There is little to indicate that the West has recalibrated its understanding of its strategic interests and how it cohabits with powers such as China, Russia and Iran. Rather, the West is about military projection and intervention, and while it is currently constrained by public opinion and the Biden Presidency the self-interest of the military-industrial complex points to our societies remaining on a war footing, being psychologically and culturally programmed to need to identify and target enemies and engage in conflict.
Moreover, as Middle East scholar Fred Halliday acutely pointed out shortly after 9/11, there is a relationship between the rise of fundamentalism and nationalism in the West, Middle East and elsewhere: one the respective ideologies don’t want to acknowledge. Post-9/11 a simplistic American nationalism was given voice, which felt it had the right to go to any ends to avenge the wrong of the terrorist attacks on America, while al-Qaeda and radical forms of Islam welcomed this validation of their own importance. As Halliday wrote, ‘Around the world, the constraints of law and general moral decency seem to have been eroded … advocates of immigration and multi-culturalism are under attack … and in Eastern Europe nationalist demagogues hold sway.’ The road from Baghdad leads inexorably to Trump, Brexit and Orban.
The road not chosen after 9/11
Imagine a world in which Western powers had chosen a different path in 2001-2003 – chosen a negotiated settlement in Afghanistan over bin Laden, chosen to continue the policy of isolating Saddam Hussein, and critically, chosen through soft rather than hard power to support democracy, human rights and the rule of law across the Arab world and Middle East. It is surely near-certain that the world would be a better and safer place.
The Middle East would be in better shape, but so too would the West.
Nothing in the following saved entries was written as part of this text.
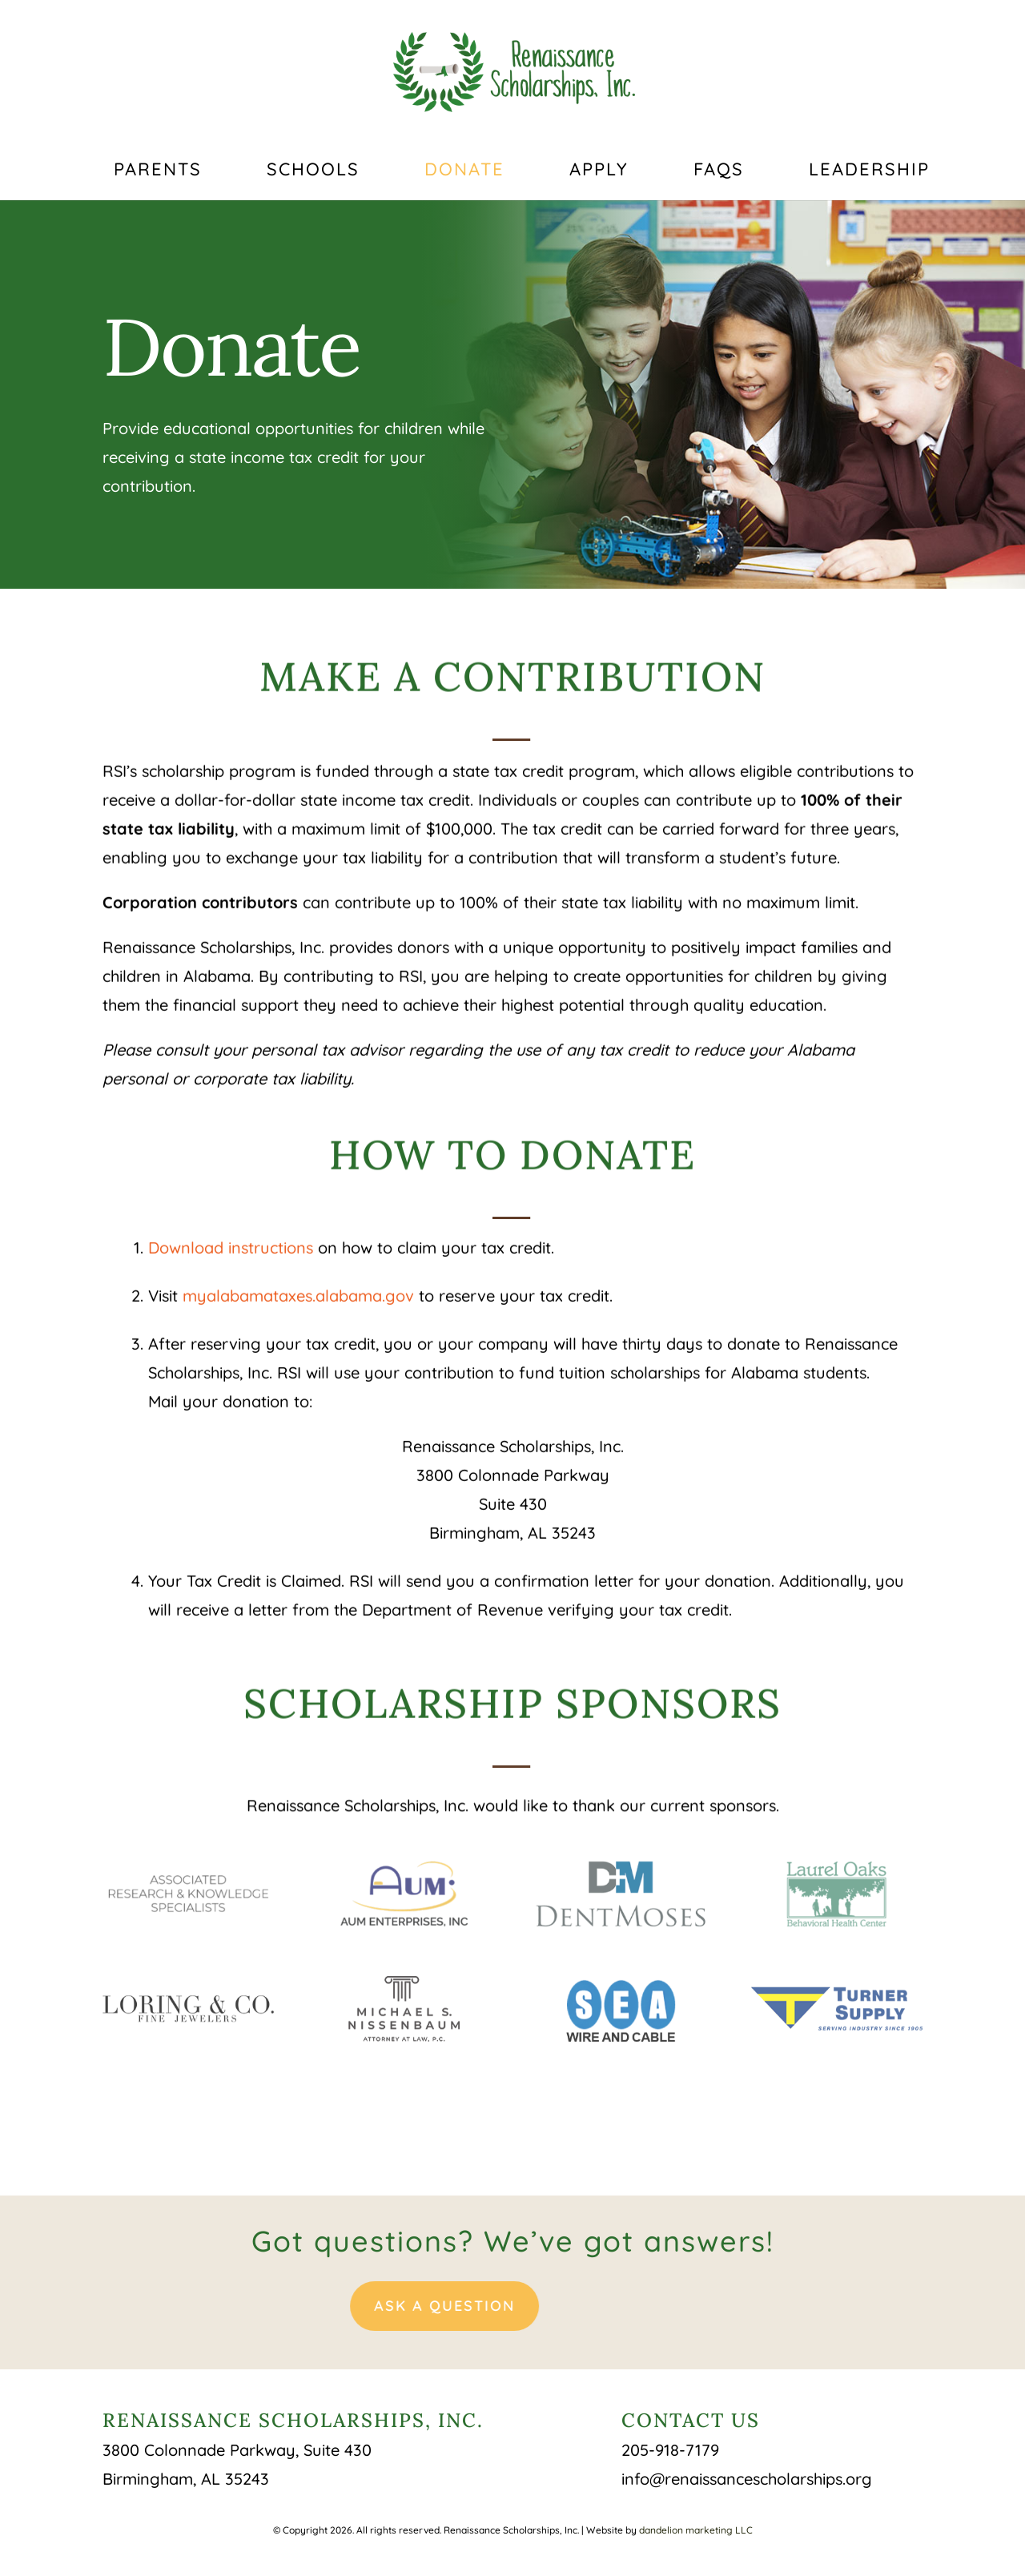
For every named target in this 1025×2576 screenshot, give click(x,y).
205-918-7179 (670, 2450)
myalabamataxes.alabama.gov (298, 1284)
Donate (464, 171)
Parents (158, 171)
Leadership (869, 171)
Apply (599, 171)
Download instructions (230, 1236)
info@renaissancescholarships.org (746, 2479)
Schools (313, 171)
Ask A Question (372, 2305)
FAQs (718, 171)
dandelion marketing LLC (696, 2530)
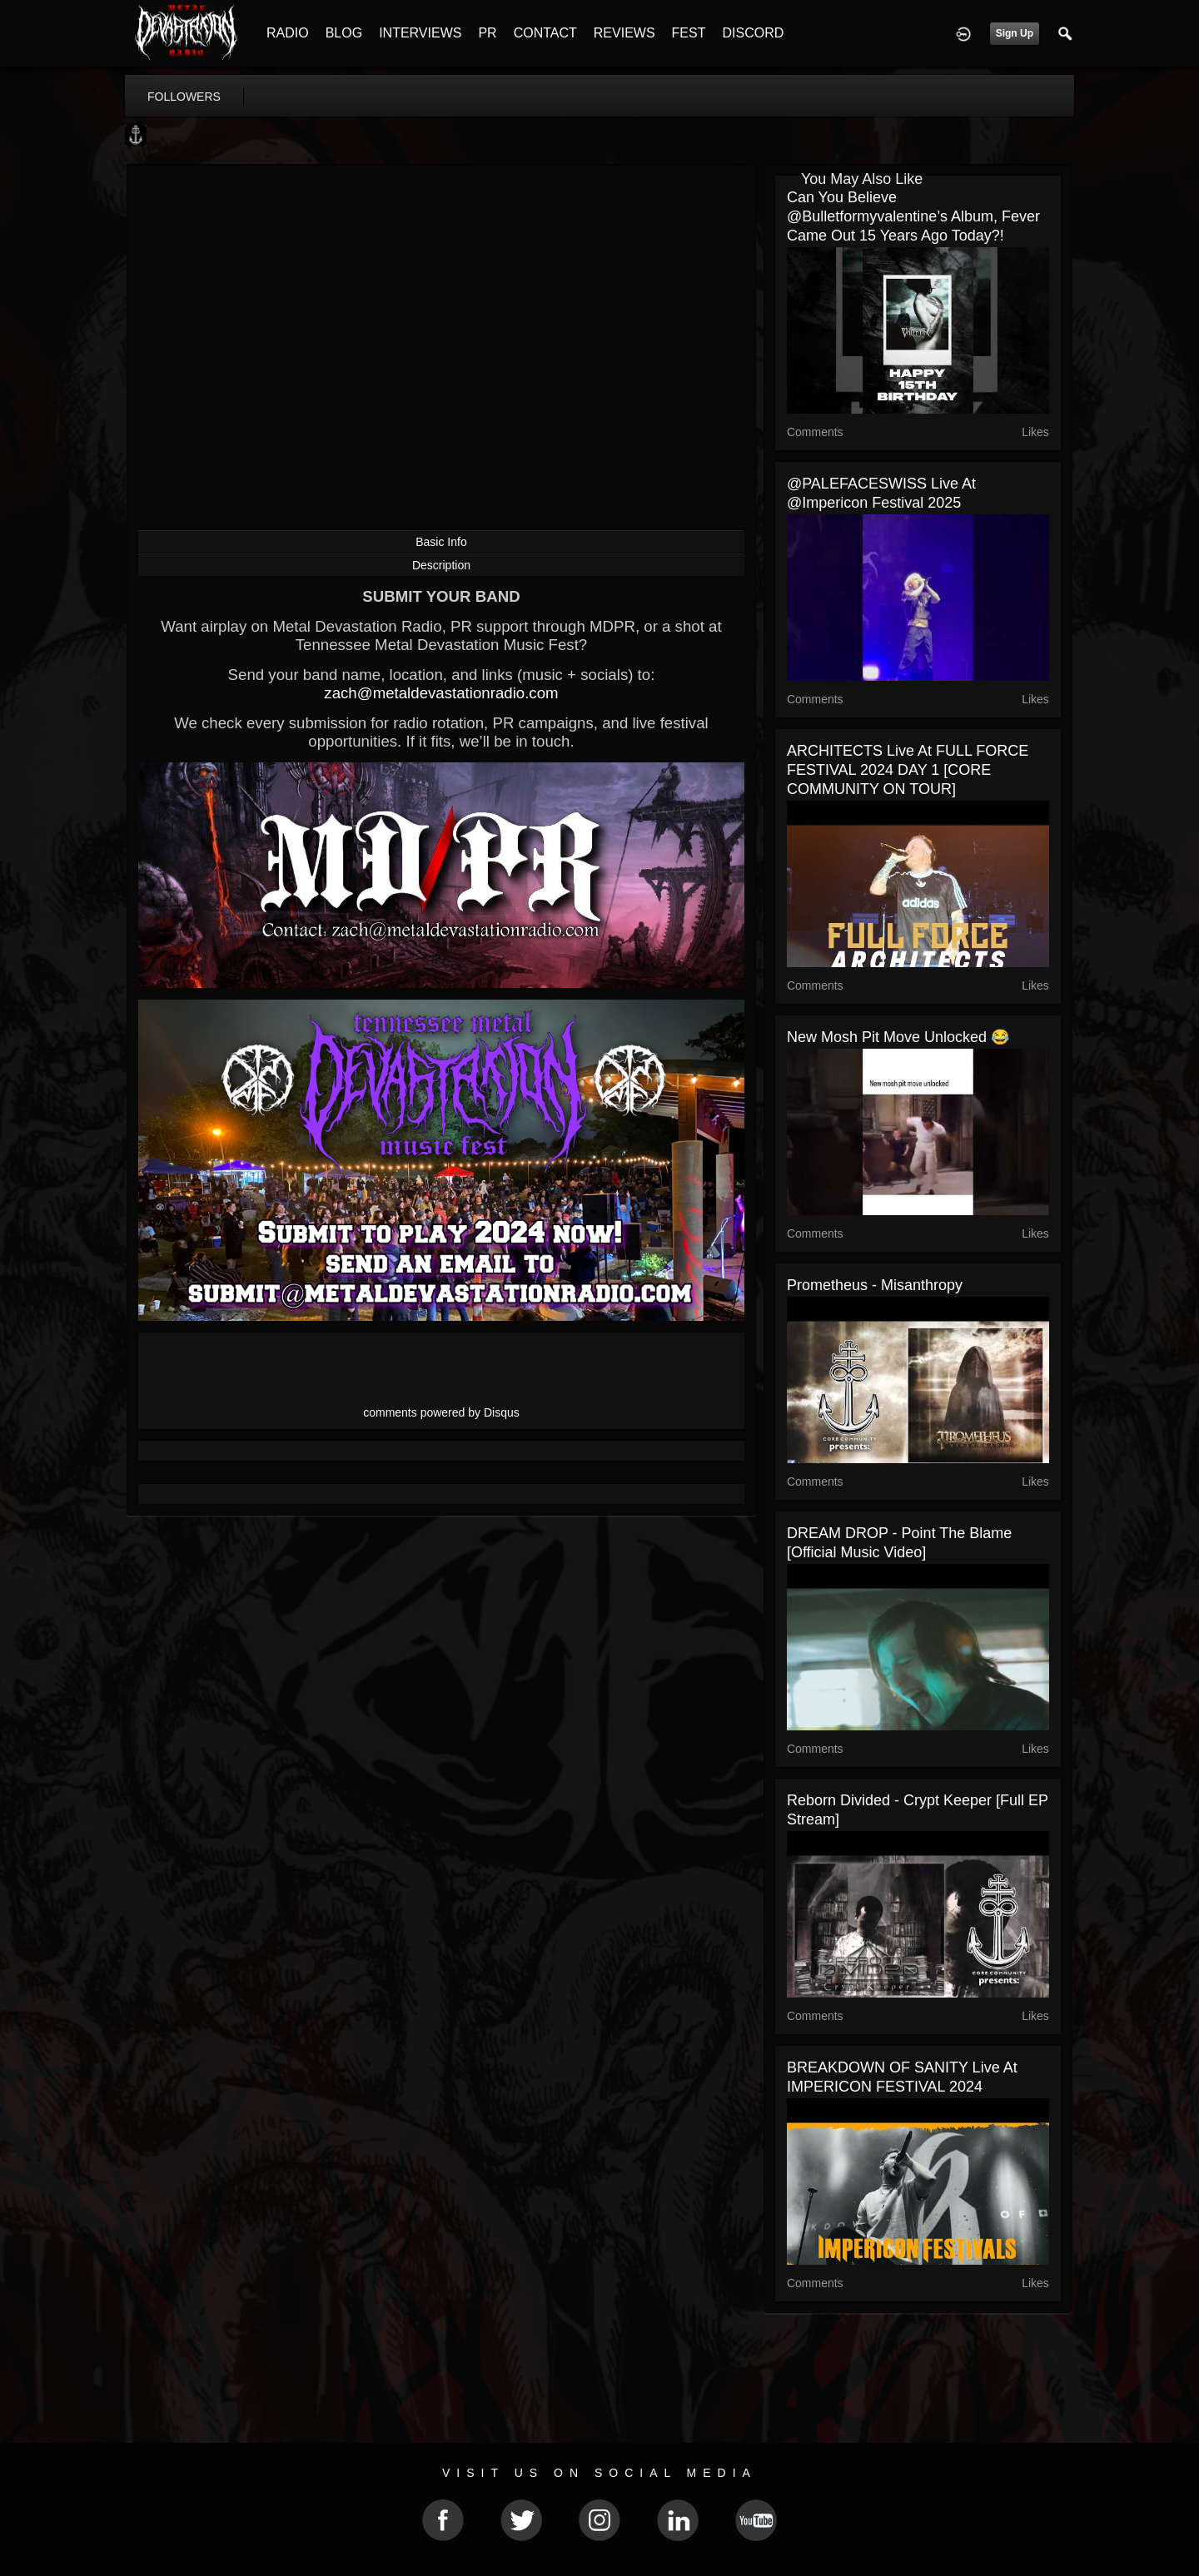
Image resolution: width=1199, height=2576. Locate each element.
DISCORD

The authoritarian, xenophobic tendencies of our mainstream politics would have been given less permission, while the degeneration of the right across the West and rise of populism would have been less magnified.
Not only, the huge global challenges which existed pre-9/11 and which have only magnified since – climate change, the threat of pandemics, global inequality and instability – could all have been more comprehensively addressed and an international architecture of co-operation strengthened. Who can really argue, for example, that world leaders and opinion would not have been in a better place coming in to COP 26 in Glasgow in November if the West’s twenty years of wars had not been embarked upon?
Yet, the path chosen by Western leaders post-2001 was not an aberration. While the West likes to demonise Islam and talk dismissively of rich, complex societies such as Syria, Iraq and Libya, and assert its simplistic worldview, it is not as informed and enlightened as it thinks it is. The West and its forces of modernity have always had a dark side – Empire, war, occupation and expropriation – and we still carry those values in our societies, as well as the noble traditions of 1776 and 1789.
Until the West can have an honest reappraisal about who and what we are, it is more than likely that in a few years a new generation of earnest leaders will be laying out the mission plan of how we must intervene in Iran or even engage in a stand-off with China. We must look at ourselves in the mirror and ask is this really who we want to be?